:: PROBLEM REQUIREMENTS ::
Among the records, how many lines contain "label"? Only the number is needed.
*** EXERCISE INPUT Section Begins ***
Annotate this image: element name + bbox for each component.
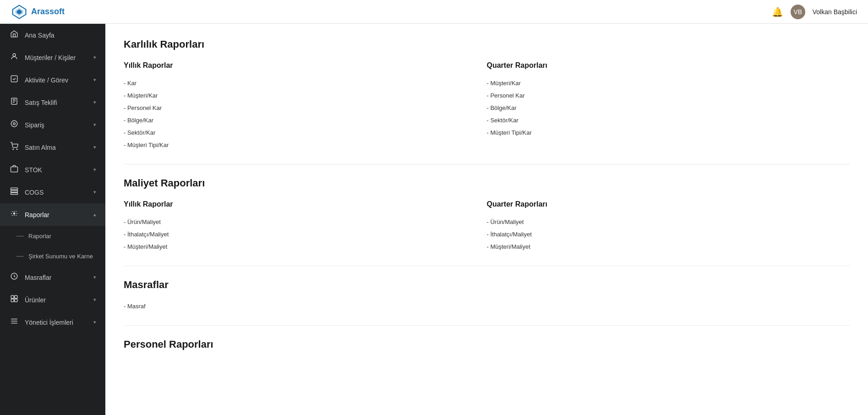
sidebar-label-raporlar: Raporlar: [25, 211, 88, 218]
karlilik-quarter-item-5[interactable]: - Müşteri Tipi/Kar: [487, 126, 850, 139]
sidebar-item-yonetici[interactable]: Yönetici İşlemleri ▾: [0, 311, 105, 333]
sidebar-item-raporlar-sub[interactable]: — Raporlar: [0, 226, 105, 246]
karlilik-yillik-item-1[interactable]: - Kar: [124, 77, 487, 89]
svg-rect-4: [11, 76, 17, 82]
karlilik-yillik-item-2[interactable]: - Müşteri/Kar: [124, 89, 487, 102]
maliyet-quarter-item-1[interactable]: - Ürün/Maliyet: [487, 216, 850, 228]
sidebar-item-masraflar[interactable]: Masraflar ▾: [0, 266, 105, 289]
svg-rect-18: [11, 299, 14, 302]
svg-point-6: [11, 120, 17, 127]
svg-rect-17: [15, 295, 17, 298]
sidebar-item-urunler[interactable]: Ürünler ▾: [0, 289, 105, 311]
sidebar-label-siparis: Sipariş: [25, 121, 88, 129]
svg-rect-16: [11, 295, 14, 298]
maliyet-yillik-item-1[interactable]: - Ürün/Maliyet: [124, 216, 487, 228]
maliyet-grid: Yıllık Raporlar - Ürün/Maliyet - İthalat…: [124, 200, 850, 253]
sidebar-label-sirket-sub: Şirket Sunumu ve Karne: [28, 253, 96, 260]
chevron-down-icon: ▾: [93, 99, 96, 105]
svg-point-7: [13, 123, 16, 125]
home-icon: [9, 30, 19, 40]
logo-area: Arassoft: [11, 4, 65, 20]
sidebar: Ana Sayfa Müşteriler / Kişiler ▾ Aktivit…: [0, 24, 105, 415]
maliyet-quarter-item-3[interactable]: - Müşteri/Maliyet: [487, 240, 850, 253]
sidebar-label-musteriler: Müşteriler / Kişiler: [25, 54, 88, 61]
karlilik-yillik-item-3[interactable]: - Personel Kar: [124, 102, 487, 114]
chevron-down-icon: ▾: [93, 167, 96, 173]
sidebar-item-satin-alma[interactable]: Satın Alma ▾: [0, 136, 105, 158]
cogs-icon: [9, 187, 19, 197]
karlilik-yillik-item-5[interactable]: - Sektör/Kar: [124, 126, 487, 139]
divider-3: [124, 325, 850, 326]
karlilik-quarter-item-1[interactable]: - Müşteri/Kar: [487, 77, 850, 89]
sidebar-label-satin-alma: Satın Alma: [25, 144, 88, 151]
dash-icon: —: [16, 232, 23, 240]
masraflar-title: Masraflar: [124, 279, 850, 291]
svg-rect-12: [11, 191, 18, 192]
sidebar-item-aktivite[interactable]: Aktivite / Görev ▾: [0, 69, 105, 91]
reports-icon: [9, 209, 19, 220]
karlilik-section: Karlılık Raporları Yıllık Raporlar - Kar…: [124, 38, 850, 151]
maliyet-yillik-title: Yıllık Raporlar: [124, 200, 487, 208]
svg-rect-19: [15, 299, 17, 302]
order-icon: [9, 120, 19, 130]
sidebar-item-ana-sayfa[interactable]: Ana Sayfa: [0, 24, 105, 46]
svg-rect-13: [11, 193, 18, 195]
karlilik-quarter-item-4[interactable]: - Sektör/Kar: [487, 114, 850, 126]
karlilik-yillik-col: Yıllık Raporlar - Kar - Müşteri/Kar - Pe…: [124, 61, 487, 151]
maliyet-quarter-item-2[interactable]: - İthalatçı/Maliyet: [487, 228, 850, 240]
sidebar-item-sirket-sub[interactable]: — Şirket Sunumu ve Karne: [0, 246, 105, 266]
header: Arassoft 🔔 VB Volkan Başbilici: [0, 0, 868, 24]
chevron-down-icon: ▾: [93, 77, 96, 83]
sidebar-label-ana-sayfa: Ana Sayfa: [25, 32, 96, 39]
sidebar-item-stok[interactable]: STOK ▾: [0, 158, 105, 181]
chevron-up-icon: ▴: [93, 212, 96, 218]
maliyet-quarter-title: Quarter Raporları: [487, 200, 850, 208]
masraflar-item-1[interactable]: - Masraf: [124, 300, 850, 312]
chevron-down-icon: ▾: [93, 274, 96, 280]
sidebar-label-raporlar-sub: Raporlar: [28, 233, 96, 240]
karlilik-yillik-title: Yıllık Raporlar: [124, 61, 487, 70]
sidebar-label-satis-teklifi: Satış Teklifi: [25, 99, 88, 106]
dash-icon: —: [16, 252, 23, 260]
maliyet-title: Maliyet Raporları: [124, 177, 850, 189]
stock-icon: [9, 164, 19, 175]
divider-1: [124, 164, 850, 164]
karlilik-yillik-item-6[interactable]: - Müşteri Tipi/Kar: [124, 139, 487, 151]
task-icon: [9, 75, 19, 85]
maliyet-yillik-col: Yıllık Raporlar - Ürün/Maliyet - İthalat…: [124, 200, 487, 253]
logo-text: Arassoft: [31, 7, 65, 16]
sidebar-item-musteriler[interactable]: Müşteriler / Kişiler ▾: [0, 46, 105, 69]
chevron-down-icon: ▾: [93, 144, 96, 150]
chevron-down-icon: ▾: [93, 55, 96, 60]
expense-icon: [9, 272, 19, 283]
avatar: VB: [791, 5, 805, 19]
layout: Ana Sayfa Müşteriler / Kişiler ▾ Aktivit…: [0, 24, 868, 415]
sidebar-label-urunler: Ürünler: [25, 296, 88, 304]
divider-2: [124, 266, 850, 266]
karlilik-quarter-item-2[interactable]: - Personel Kar: [487, 89, 850, 102]
sidebar-item-raporlar[interactable]: Raporlar ▴: [0, 203, 105, 226]
masraflar-section: Masraflar - Masraf: [124, 279, 850, 312]
maliyet-yillik-item-3[interactable]: - Müşteri/Maliyet: [124, 240, 487, 253]
karlilik-quarter-title: Quarter Raporları: [487, 61, 850, 70]
purchase-icon: [9, 142, 19, 153]
main-content: Karlılık Raporları Yıllık Raporlar - Kar…: [105, 24, 868, 415]
sidebar-label-aktivite: Aktivite / Görev: [25, 76, 88, 84]
sidebar-label-masraflar: Masraflar: [25, 274, 88, 281]
bell-icon[interactable]: 🔔: [772, 6, 783, 17]
chevron-down-icon: ▾: [93, 189, 96, 195]
personel-title: Personel Raporları: [124, 339, 850, 350]
karlilik-yillik-item-4[interactable]: - Bölge/Kar: [124, 114, 487, 126]
admin-icon: [9, 317, 19, 328]
header-right: 🔔 VB Volkan Başbilici: [772, 5, 857, 19]
karlilik-quarter-item-3[interactable]: - Bölge/Kar: [487, 102, 850, 114]
sidebar-item-cogs[interactable]: COGS ▾: [0, 181, 105, 203]
karlilik-title: Karlılık Raporları: [124, 38, 850, 50]
logo-icon: [11, 4, 27, 20]
maliyet-yillik-item-2[interactable]: - İthalatçı/Maliyet: [124, 228, 487, 240]
karlilik-grid: Yıllık Raporlar - Kar - Müşteri/Kar - Pe…: [124, 61, 850, 151]
svg-point-3: [13, 54, 16, 56]
karlilik-quarter-col: Quarter Raporları - Müşteri/Kar - Person…: [487, 61, 850, 151]
sidebar-item-siparis[interactable]: Sipariş ▾: [0, 114, 105, 136]
sidebar-item-satis-teklifi[interactable]: Satış Teklifi ▾: [0, 91, 105, 114]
*** EXERCISE INPUT Section Ends ***
:: PROBLEM SOLUTION ::
11